**Exercise objective**: Look through the entries below, please, and copy every line with the word "tường".

Source material START

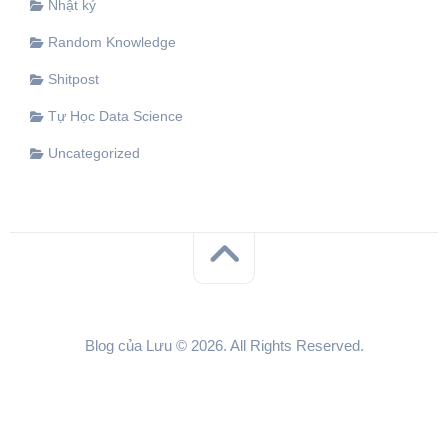
Nhật ký
Random Knowledge
Shitpost
Tự Học Data Science
Uncategorized
Blog của Lưu © 2026. All Rights Reserved.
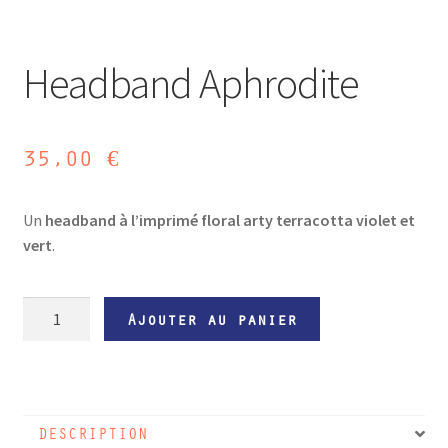
Headband Aphrodite
35,00
€
Un
headband à l’imprimé floral arty terracotta violet et
vert
.
quantité
Ajouter au panier
de
Headband
Aphrodite
DESCRIPTION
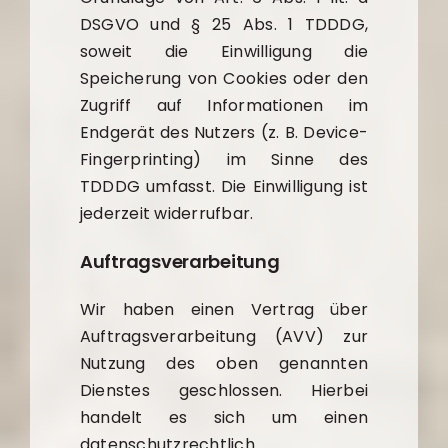
DSGVO und § 25 Abs. 1 TDDDG,
soweit die Einwilligung die
Speicherung von Cookies oder den
Zugriff auf Informationen im
Endgerät des Nutzers (z. B. Device-
Fingerprinting) im Sinne des
TDDDG umfasst. Die Einwilligung ist
jederzeit widerrufbar.
Auftragsverarbeitung
Wir haben einen Vertrag über
Auftragsverarbeitung (AVV) zur
Nutzung des oben genannten
Dienstes geschlossen. Hierbei
handelt es sich um einen
datenschutzrechtlich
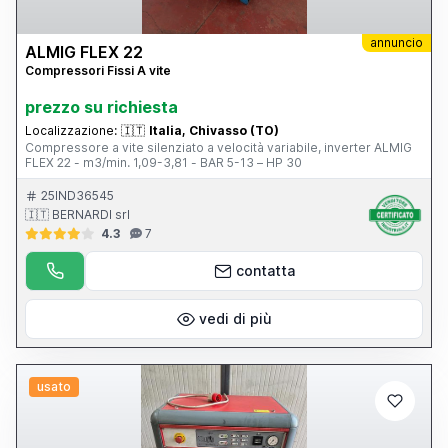
annuncio
ALMIG FLEX 22
Compressori Fissi A vite
prezzo su richiesta
Localizzazione:
🇮🇹
Italia, Chivasso (TO)
Compressore a vite silenziato a velocità variabile, inverter ALMIG
FLEX 22 - m3/min. 1,09-3,81 - BAR 5-13 – HP 30
25IND36545
🇮🇹 BERNARDI srl
4.3
7
contatta
vedi di più
usato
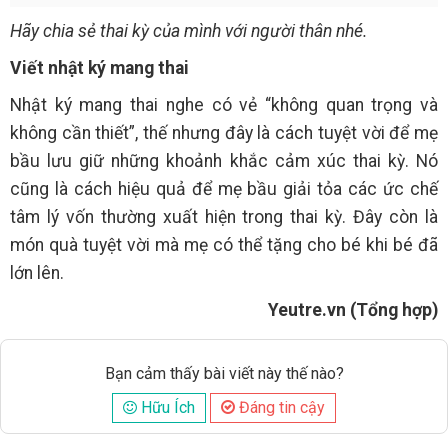
Hãy chia sẻ thai kỳ của mình với người thân nhé.
Viết nhật ký mang thai
Nhật ký mang thai nghe có vẻ “không quan trọng và
không cần thiết”, thế nhưng đây là cách tuyệt vời để mẹ
bầu lưu giữ những khoảnh khắc cảm xúc thai kỳ. Nó
cũng là cách hiệu quả để mẹ bầu giải tỏa các ức chế
tâm lý vốn thường xuất hiện trong thai kỳ. Đây còn là
món quà tuyệt vời mà mẹ có thể tặng cho bé khi bé đã
lớn lên.
Yeutre.vn (Tổng hợp)
Bạn cảm thấy bài viết này thế nào?
Hữu Ích
Đáng tin cậy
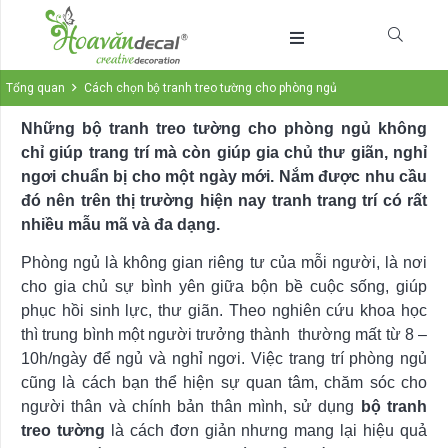
Tổng quan
Cách chọn bộ tranh treo tường cho phòng ngủ
Những bộ tranh treo tường cho phòng ngủ không
chỉ giúp trang trí mà còn giúp gia chủ thư giãn, nghỉ
ngơi chuẩn bị cho một ngày mới. Nắm được nhu cầu
đó nên trên thị trường hiện nay tranh trang trí có rất
nhiều mẫu mã và đa dạng.
Phòng ngủ là không gian riêng tư của mỗi người, là nơi
cho gia chủ sự bình yên giữa bộn bề cuộc sống, giúp
phục hồi sinh lực, thư giãn. Theo nghiên cứu khoa học
thì trung bình một người trưởng thành thường mất từ 8 –
10h/ngày để ngủ và nghỉ ngơi. Việc trang trí phòng ngủ
cũng là cách bạn thể hiện sự quan tâm, chăm sóc cho
người thân và chính bản thân mình, sử dụng
bộ tranh
treo tường
là cách đơn giản nhưng mang lại hiệu quả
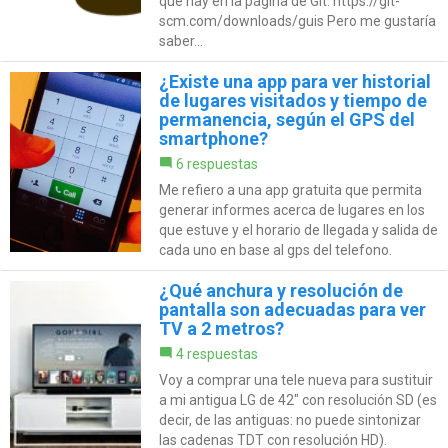
que hay en la página de Git: https://git-
scm.com/downloads/guis Pero me gustaría
saber...
¿Existe una app para ver historial
de lugares visitados y tiempo de
permanencia, según el GPS del
smartphone?
6 respuestas
Me refiero a una app gratuita que permita
generar informes acerca de lugares en los
que estuve y el horario de llegada y salida de
cada uno en base al gps del telefono.
¿Qué anchura y resolución de
pantalla son adecuadas para ver
TV a 2 metros?
4 respuestas
Voy a comprar una tele nueva para sustituir
a mi antigua LG de 42" con resolución SD (es
decir, de las antiguas: no puede sintonizar
las cadenas TDT con resolución HD).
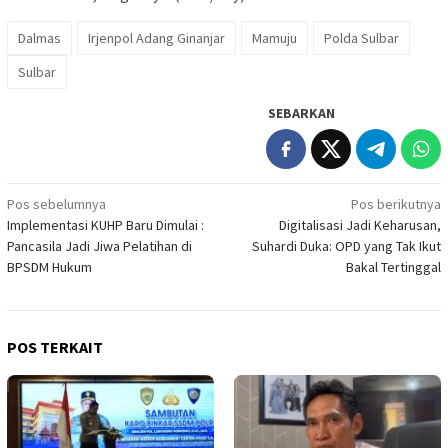
Dalmas
Irjenpol Adang Ginanjar
Mamuju
Polda Sulbar
Sulbar
SEBARKAN
Navigasi
Pos sebelumnya
Pos berikutnya
Implementasi KUHP Baru Dimulai :
Digitalisasi Jadi Keharusan,
pos
Pancasila Jadi Jiwa Pelatihan di
Suhardi Duka: OPD yang Tak Ikut
BPSDM Hukum
Bakal Tertinggal
POS TERKAIT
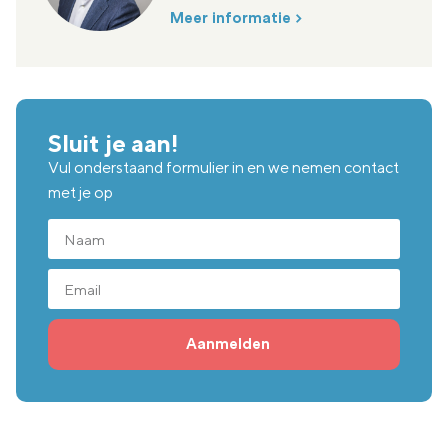
Meer informatie
Sluit je aan!
Vul onderstaand formulier in en we nemen contact
met je op
Aanmelden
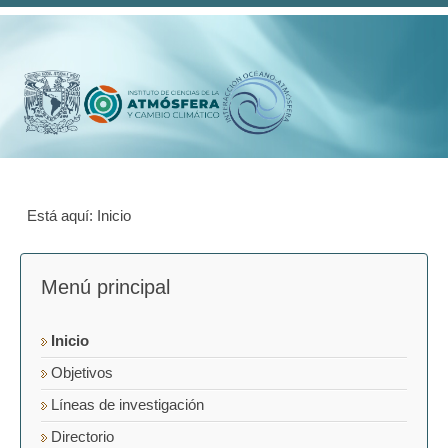
Está aquí:
Inicio
Menú principal
Inicio
Objetivos
Líneas de investigación
Directorio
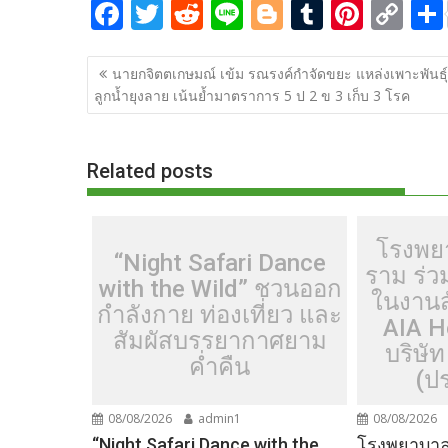
F
T
R
Li
Bl
T
Pi
C
ac
w
e
n
o
u
nt
o
แนะแนว
e
itt
d
e
g
m
er
p
นายกจิตตเกษมณ์ เข้ม รณรงค์กำจัดขยะ แหล่งเพาะพันธุ์
เรื่อง
ลูกน้ำยุงลาย เน้นย้ำมาตราการ 5 ป 2 ข 3 เก็บ 3 โรค
b
er
di
g
bl
e
y
o
t
er
r
st
Li
o
n
Related posts
k
k
โรงพย
“Night Safari Dance
ราม ร่
with the Wild” ชวนออก
ในงานส
กำลังกาย ท่องเที่ยว และ
AIA H
สัมผัสบรรยากาศยาม
บริษัท
ค่ำคืน
(ป
08/08/2026
admin1
08/08/2026
“Night Safari Dance with the
โรงพยาบาลเ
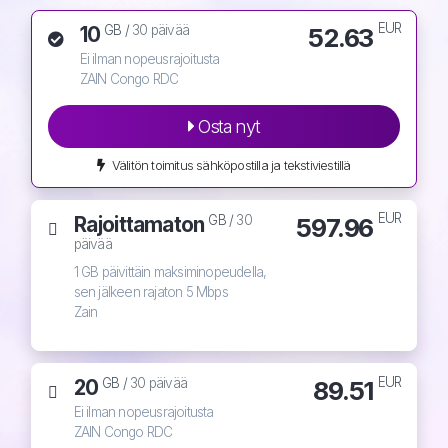
EUR
10
52.63
GB /
30 päivää
Ei ilman nopeusrajoitusta
ZAIN Congo RDC
Osta nyt
Välitön toimitus sähköpostilla ja tekstiviestillä
EUR
Rajoittamaton
597.96
GB /
30
päivää
1 GB päivittäin maksiminopeudella,
sen jälkeen rajaton 5 Mbps
Zain
EUR
20
89.51
GB /
30 päivää
Ei ilman nopeusrajoitusta
ZAIN Congo RDC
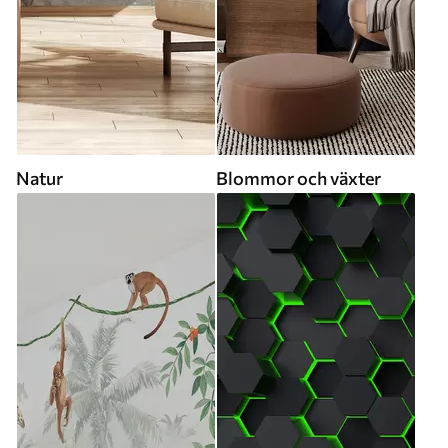
Natur
Blommor och växter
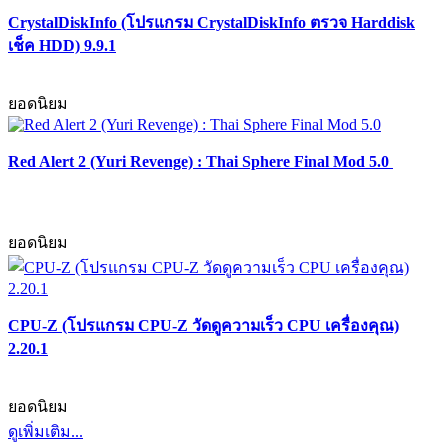
CrystalDiskInfo (โปรแกรม CrystalDiskInfo ตรวจ Harddisk
เช็ค HDD) 9.9.1
ยอดนิยม
Red Alert 2 (Yuri Revenge) : Thai Sphere Final Mod 5.0
ยอดนิยม
CPU-Z (โปรแกรม CPU-Z วัดดูความเร็ว CPU เครื่องคุณ)
2.20.1
ยอดนิยม
ดูเพิ่มเติม...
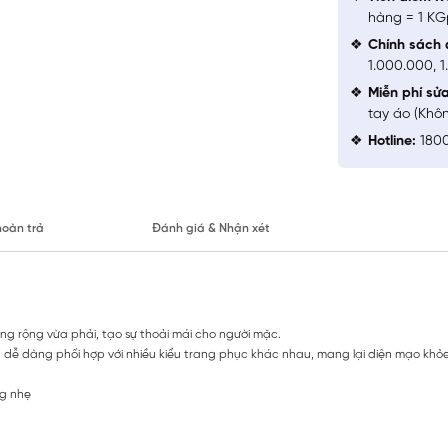
hàng = 1 KG
Chính sách 
1.000.000, 
Miễn phí sử
tay áo (Khô
Hotline:
1800
hoàn trả
Đánh giá & Nhận xét
ng rộng vừa phải, tạo sự thoải mái cho người mặc.
h dễ dàng phối hợp với nhiều kiểu trang phục khác nhau, mang lại diện mạo khỏe
ng nhẹ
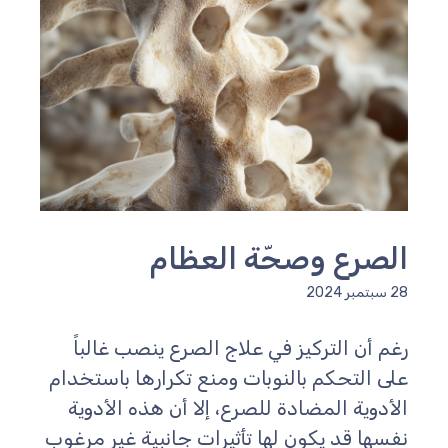
الصرع وصحّة العظام
28 سبتمبر 2024
رغم أن التركيز في علاج الصرع ينصب غالباً
على التحكم بالنوبات ومنع تكرارها باستخدام
الأدوية المضادة للصرع، إلا أن هذه الأدوية
نفسها قد يكون لها تأثيرات جانبية غير مرغوب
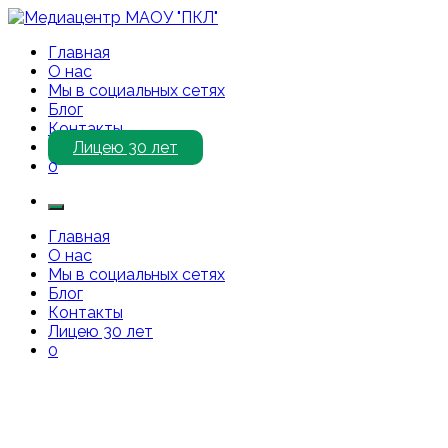
Перейти
к
Медиацентр МАОУ "ПКЛ"
Приветствуем Вас на нашем сайте!
Главная
содержимому
О нас
Мы в социальных сетях
Блог
Контакты
Лицею 30 лет
0
Главная
О нас
Мы в социальных сетях
Блог
Контакты
Лицею 30 лет
0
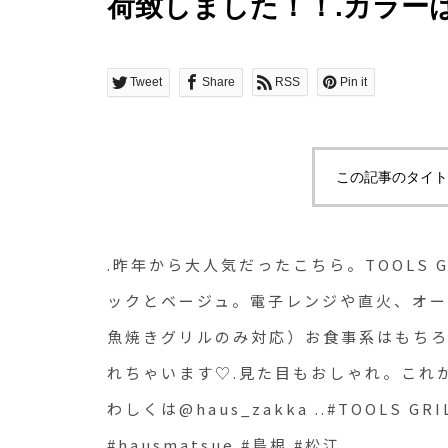
荷致しました！！.カラー
レンジや直火、オーブン
製。（※IHは魚焼きグリ
Tweet
Share
RSS
Pin it
ろん、フレンチトースト
います♡.見た目もおしゃ
この記事のタイト
す大活躍な予感、、♡..くわし
..#TOOLS GRILLER
.昨年から大人気だったこちら。TOOLS 
理#hausmatsue #島根 #
ックとベージュ。電子レンジや直火、オー
魚焼きグリルのみ対応）お食事系はもち
れちゃいます♡.見た目もおしゃれ。これ
わしくは@haus_zakka ..#TOOLS 
#hausmatsue #島根 #松江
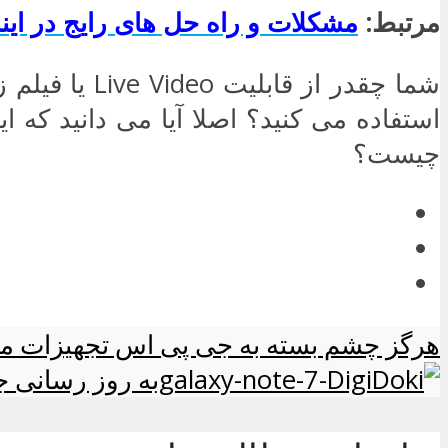
مرتبط:
مشکلات و راه حل های رایج در این
شما چقدر از قابلیت o
استفاده می کنید؟ اصلا آیا می دانید که ای
چیست؟
هرگز چشم بسته به جی پی اس تجهیزات مسیر
به روز رسانی ج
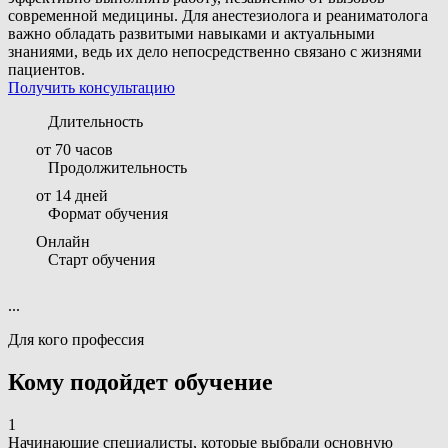
современной медицины. Для анестезиолога и реаниматолога
важно обладать развитыми навыками и актуальными
знаниями, ведь их дело непосредственно связано с жизнями
пациентов.
Получить консультацию
Длительность
от 70 часов
Продолжительность
от 14 дней
Формат обучения
Онлайн
Старт обучения
...
Для кого профессия
Кому подойдет обучение
1
Начинающие специалисты, которые выбрали основную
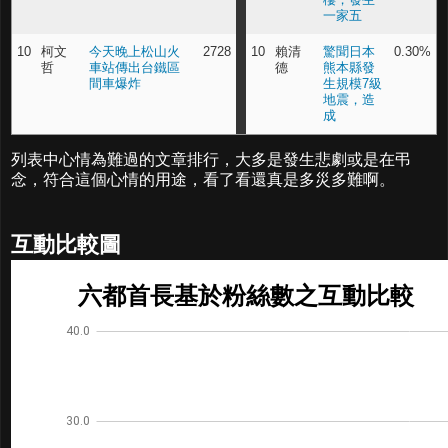
一家五
10
柯文
今天晚上松山火
2728
10
賴清
驚聞日本
0.30%
哲
車站傳出台鐵區
德
熊本縣發
間車爆炸
生規模7級
地震，造
成
列表中心情為難過的文章排行，大多是發生悲劇或是在弔
念，符合這個心情的用途，看了看還真是多災多難啊。
互動比較圖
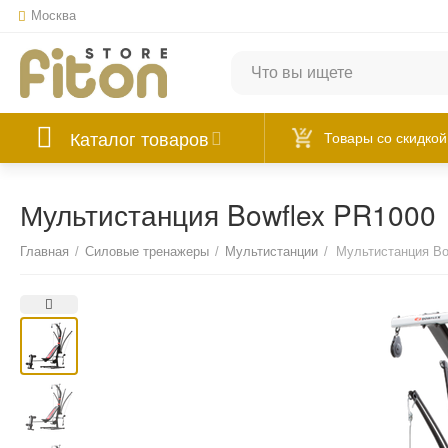
Москва
Каталог товаров
Товары со скидкой
Мультистанция Bowflex PR1000
Главная
/
Силовые тренажеры
/
Мультистанции
/
Мультистанция Bo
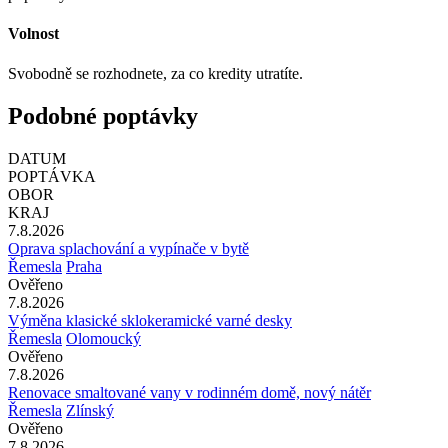
Volnost
Svobodně se rozhodnete, za co kredity utratíte.
Podobné poptávky
DATUM
POPTÁVKA
OBOR
KRAJ
7.8.2026
Oprava splachování a vypínače v bytě
Řemesla
Praha
Ověřeno
7.8.2026
Výměna klasické sklokeramické varné desky
Řemesla
Olomoucký
Ověřeno
7.8.2026
Renovace smaltované vany v rodinném domě, nový nátěr
Řemesla
Zlínský
Ověřeno
7.8.2026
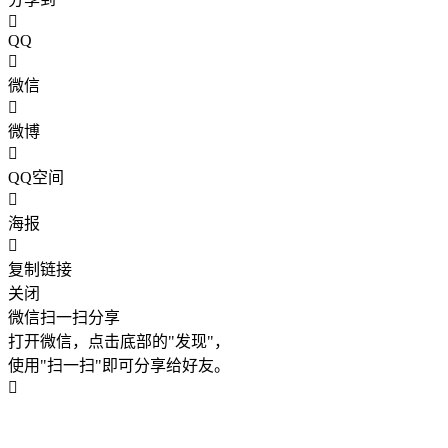
QQ
微信
微博
QQ空间
海报
复制链接
关闭
微信扫一扫分享
打开微信，点击底部的"发现"，
使用"扫一扫"即可分享给好友。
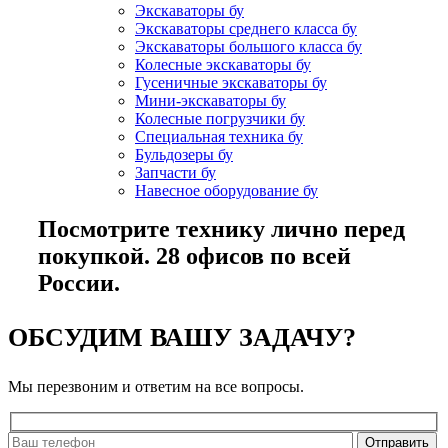
Экскаваторы бу
Экскаваторы среднего класса бу
Экскаваторы большого класса бу
Колесные экскаваторы бу
Гусеничные экскаваторы бу
Мини-экскаваторы бу
Колесные погрузчики бу
Специальная техника бу
Бульдозеры бу
Запчасти бу
Навесное оборудование бу
Посмотрите технику лично перед
покупкой. 28 офисов по всей
России.
ОБСУДИМ ВАШУ ЗАДАЧУ?
Мы перезвоним и ответим на все вопросы.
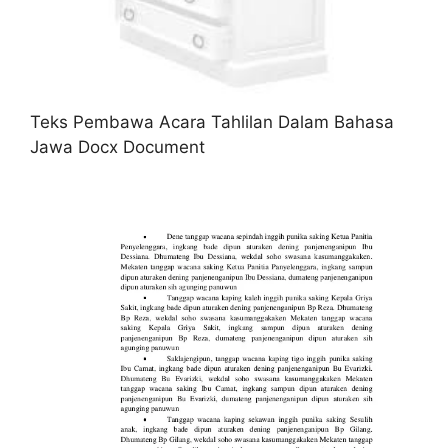
Teks Pembawa Acara Tahlilan Dalam Bahasa
Jawa Docx Document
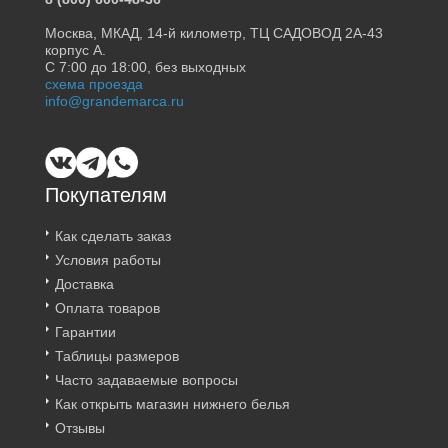
Москва, МКАД, 14-й километр, ТЦ САДОВОД 2А-43
корпус А.
С 7:00 до 18:00, без выходных
схема проезда
info@grandemarca.ru
Покупателям
Как сделать заказ
Условия работы
Доставка
Оплата товаров
Гарантии
Таблицы размеров
Часто задаваемые вопросы
Как открыть магазин нижнего белья
Отзывы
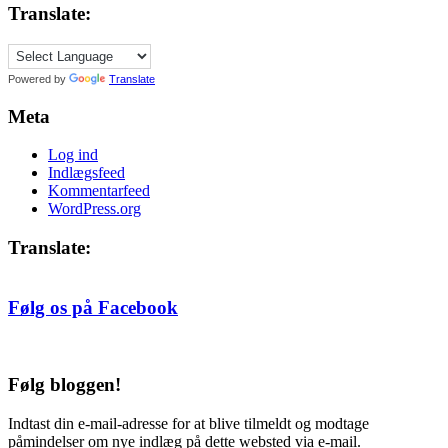
2005,
Translate:
efter
måned
Powered by
Translate
Meta
Log ind
Indlægsfeed
Kommentarfeed
WordPress.org
Translate:
Følg os på Facebook
Følg bloggen!
Indtast din e-mail-adresse for at blive tilmeldt og modtage
påmindelser om nye indlæg på dette websted via e-mail.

Source material END

**Solution for this task**:
Cách chọn bộ tranh treo tường cho phòng ngủ
Những bộ tranh treo tường cho phòng ngủ không
treo tường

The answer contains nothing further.